Lesley is in her early 50s. She has learning disabilities and also suffers from depression and anxiety. She currently lives alone and has felt quite isolated at times in her community and local neighbourhood. Due to past experiences she is also rather nervous about going out by herself, especially of an evening and if having to travel outside of her local area. She has also reported that she finds it difficult to trust people. She has been attending the centre Upstairs@83 for over 2 years and the centre is one of the few places Lesley can go to and mix with other people in a supportive and safe environment.
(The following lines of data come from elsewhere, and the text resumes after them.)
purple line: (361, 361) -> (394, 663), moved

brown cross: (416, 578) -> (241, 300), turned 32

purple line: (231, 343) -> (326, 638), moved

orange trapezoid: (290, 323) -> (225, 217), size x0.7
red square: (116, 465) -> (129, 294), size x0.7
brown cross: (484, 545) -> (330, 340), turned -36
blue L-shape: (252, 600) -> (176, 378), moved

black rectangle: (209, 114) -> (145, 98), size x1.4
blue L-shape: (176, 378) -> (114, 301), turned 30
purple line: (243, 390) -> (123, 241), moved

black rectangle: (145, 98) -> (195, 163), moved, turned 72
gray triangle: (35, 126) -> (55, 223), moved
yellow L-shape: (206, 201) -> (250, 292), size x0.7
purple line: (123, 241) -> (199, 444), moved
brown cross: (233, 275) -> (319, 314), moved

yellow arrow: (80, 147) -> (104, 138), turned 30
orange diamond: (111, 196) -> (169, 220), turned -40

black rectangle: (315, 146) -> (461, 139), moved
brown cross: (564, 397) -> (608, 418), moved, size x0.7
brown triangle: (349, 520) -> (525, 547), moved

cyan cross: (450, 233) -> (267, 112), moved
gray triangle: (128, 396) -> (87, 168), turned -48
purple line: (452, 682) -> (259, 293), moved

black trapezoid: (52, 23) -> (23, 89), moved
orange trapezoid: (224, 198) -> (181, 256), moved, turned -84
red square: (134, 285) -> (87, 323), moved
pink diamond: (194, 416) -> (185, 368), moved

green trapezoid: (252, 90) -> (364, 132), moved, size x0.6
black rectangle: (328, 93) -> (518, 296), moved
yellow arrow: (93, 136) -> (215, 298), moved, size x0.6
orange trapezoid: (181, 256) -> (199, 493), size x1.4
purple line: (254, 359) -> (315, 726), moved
On first joining the reading group at Upstairs@83 Lesley was rather shy and reluctant to talk at any great length or read aloud. After a few weeks however she began to volunteer to read aloud from the poems at the end of the session and as her confidence grew she felt confident enough to be able to meet the more challenging task of reading aloud for a sustained period from the denser text of the prose.  She first volunteered to read aloud from the prose in Week 6 of the project, from Mitch Albom’s Five People You Meet in Heaven. By the end of the project she was volunteering to read aloud from more difficult prose works including Great Expectations by Charles Dickens. The opportunity to read aloud in a supportive environment has proved extremely beneficial to Lesley. She says:

“When I first joined the reading group I thought people would laugh at me because I’ve got a learning disability. I didn’t want to read aloud at first in case they’d laugh. But it’s not like that. Now I have a chance to read aloud and know that no one will laugh.”
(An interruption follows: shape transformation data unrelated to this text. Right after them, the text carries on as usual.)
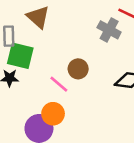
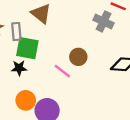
orange circle: (53, 114) -> (26, 100), moved

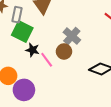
gray cross: (103, 21) -> (72, 36), moved
black star: (19, 68) -> (32, 50), moved

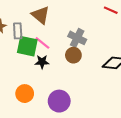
pink line: (47, 60) -> (42, 43), moved
purple circle: (24, 90) -> (59, 101), moved

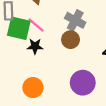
orange circle: (25, 94) -> (33, 88), moved
purple circle: (59, 101) -> (83, 83), moved

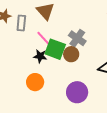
green square: (19, 28) -> (55, 49), moved
orange circle: (33, 88) -> (35, 82), moved

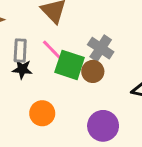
gray rectangle: (21, 23) -> (20, 51), moved
black star: (40, 56) -> (22, 69), moved

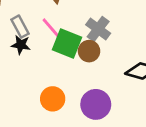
gray rectangle: (20, 51) -> (20, 27), turned -35
orange circle: (42, 113) -> (53, 99), moved

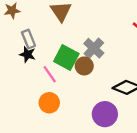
pink line: (51, 28) -> (50, 74), moved
purple circle: (96, 104) -> (105, 114), moved

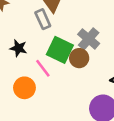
gray rectangle: (28, 39) -> (43, 19), moved
orange circle: (49, 103) -> (24, 88), moved

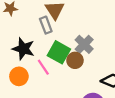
black star: (18, 48) -> (23, 49), size x1.5
orange circle: (24, 88) -> (19, 76), moved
She frequently takes a turn in reading aloud now, an experience which she has grown to enjoy as an educational and learning opportunity as well as an opportunity to hear her own voice expressed and listened to by her fellow reading group members.
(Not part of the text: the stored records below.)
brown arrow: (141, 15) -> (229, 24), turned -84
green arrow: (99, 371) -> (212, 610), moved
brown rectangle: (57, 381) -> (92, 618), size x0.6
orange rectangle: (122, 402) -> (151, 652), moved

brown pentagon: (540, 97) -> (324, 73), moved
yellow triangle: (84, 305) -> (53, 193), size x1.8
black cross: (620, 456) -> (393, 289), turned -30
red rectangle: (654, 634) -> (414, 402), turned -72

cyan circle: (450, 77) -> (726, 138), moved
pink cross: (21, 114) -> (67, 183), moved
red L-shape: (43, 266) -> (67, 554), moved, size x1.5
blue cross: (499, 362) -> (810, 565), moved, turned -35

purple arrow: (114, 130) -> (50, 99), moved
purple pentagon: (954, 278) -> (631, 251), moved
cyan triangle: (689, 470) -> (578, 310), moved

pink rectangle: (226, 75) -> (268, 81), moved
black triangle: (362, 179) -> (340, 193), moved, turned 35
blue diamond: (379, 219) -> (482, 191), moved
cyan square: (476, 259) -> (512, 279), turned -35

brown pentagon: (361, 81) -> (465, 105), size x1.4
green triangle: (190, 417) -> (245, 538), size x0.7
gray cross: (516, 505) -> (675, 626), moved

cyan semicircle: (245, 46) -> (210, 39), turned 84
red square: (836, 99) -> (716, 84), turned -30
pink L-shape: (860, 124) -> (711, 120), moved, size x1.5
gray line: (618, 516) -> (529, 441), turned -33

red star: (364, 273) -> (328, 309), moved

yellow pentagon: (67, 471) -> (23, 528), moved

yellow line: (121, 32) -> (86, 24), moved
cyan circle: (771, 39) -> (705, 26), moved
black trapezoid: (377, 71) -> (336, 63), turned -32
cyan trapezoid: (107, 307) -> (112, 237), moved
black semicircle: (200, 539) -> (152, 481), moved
Having a supported access to literature and its varied and complicated language is something that has proved highly beneficial to Lesley’s sense of mental well-being. She has often felt that her own life story has been overlooked and she says that she’d like to be able to write it all down one day. Having access to a literary language has enabled her to better understand, inwardly make sense of and also outwardly express her own personal experiences, thoughts and feelings, and to do so crucially in a way which does not simply leave her telling of past experiences but has also allowed her to share forgotten memories and review past, present and future anew through the stimulus of the literature and also the interaction with other people’s thoughts and feelings. Lesley is quick to recognise the mental health benefits of the reading group:

“I really think that the reading group helps with your mental health. Other people might just think it’s a reading group and nothing to do with mental health, but I think that the group has really helped me with my mental health. Sometimes before the group I feel restless and anxious – like I can’t settle – but then when I go into the reading group I can start to relax and feel better.”

Lesley has benefited greatly from her participation in the reading group. She has reported an increase in her level of self-confidence and self-esteem and also in her sense of self-worth and value. The reading group gives her something else to think about apart from her own worries and she really values this space away from her own anxieties and the opportunities it gives her to channel her thoughts in new directions:

“I’d just be sitting at home if I wasn’t here in the reading group. It gets me out and it gets me thinking and afterwards I go out of the room still thinking about the poems we’ve read!”

Since joining the project Lesley has also participated in other events outside of the reading group that have been organised by The Reader Organisation, including the evening event of the annual Penny Readings.’

Lesley read little before joining the reading group, rarely turning to novels as a natural resource and was not a reader of poetry. Since joining the reading group however Lesley’s reading interests have dramatically expanded and become more varied, encompassing novels and also poetry. Her favourite poem during her time at the reading group so far has been Maya Angelou’s ‘Touched by an Angel’. Lesley has continued her reading journey outside of the group, completing the novels Rebecca and The Painted Veil in her own time and she is now beginning The Pearl by John Steinbeck. Lesley has now realised that she can turn to books and enjoy them as a way of helping her cope with her own personal difficulties. She is currently doing an English course at college and gained her level one City and Guilds qualification.